For Professor Spears the application of this antimatter research is not about interstellar space travel. It is about saving lives.

“Warp drives are unfeasible as antimatter is the most expensive substance ever made,” she says. “It takes hundreds of millions of Swiss francs to make a billionth of a gram of antimatter and it would in all likelihood take us until the end of time to make as much antimatter as a banana gives off.”

So while mixing matter and antimatter together may have been a very efficient power source for the Enterprise, in real life “there has to be a cheaper and quicker alternative for space travel”.

However, by harnessing the power of antimatter in a PET (Positron Emission Tomography) scan it shows that this research can be used to save people’s lives as well as search for the origins of the universe as it in effect “shines a torch on their illness as “the patient drinks a radioactive dye that gives off positrons or anti matter electrons that are soaked up disproportionately by tumors.”
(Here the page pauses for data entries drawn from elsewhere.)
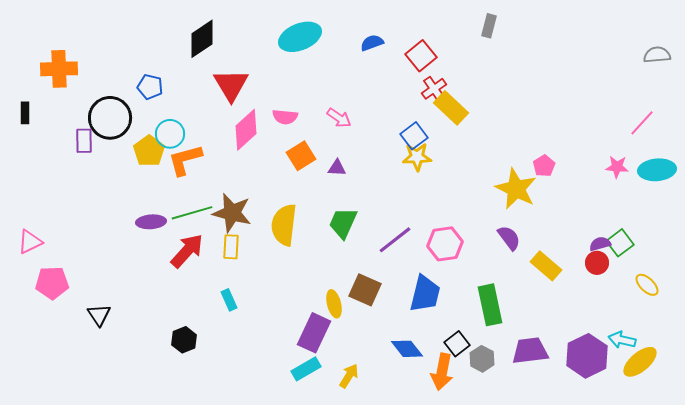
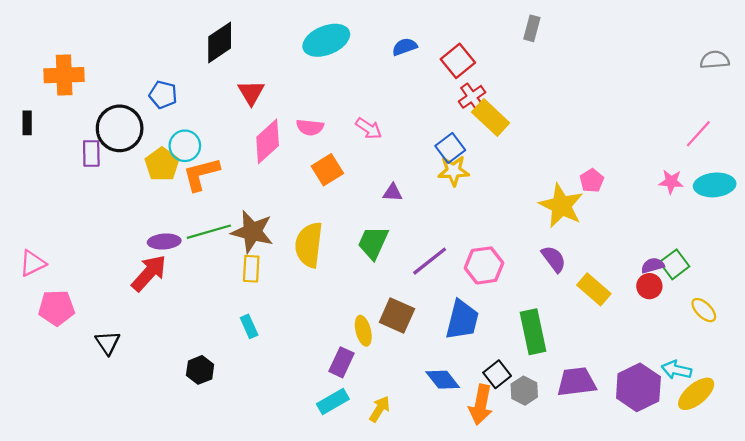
red triangle: (231, 85) -> (251, 92), size x0.7
purple triangle: (337, 168) -> (393, 193), moved
red arrow: (187, 251) -> (149, 273), moved
purple rectangle: (314, 333) -> (341, 362), size x0.7

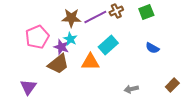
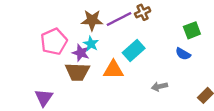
green square: (146, 12) -> (192, 30), moved
brown trapezoid: (58, 64) -> (77, 72), turned 40
gray arrow: (131, 89) -> (159, 86), moved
For Professor Spears who will likely be appearing on a TV screen new you soon, the results announced today are only the start of the journey “that will see us trying to get more hints about what lies beyond the Standard Model”.

The future of the LHCb after the long shut down is not just take to take data at a higher energy [power output will almost double] but to take more data so we can examine the nature of CP violation in great depth. “And help us get a handle on the new physics.”

“If that does sound very Star Trek it is because, she says, they share “the same very optimistic view of the future”.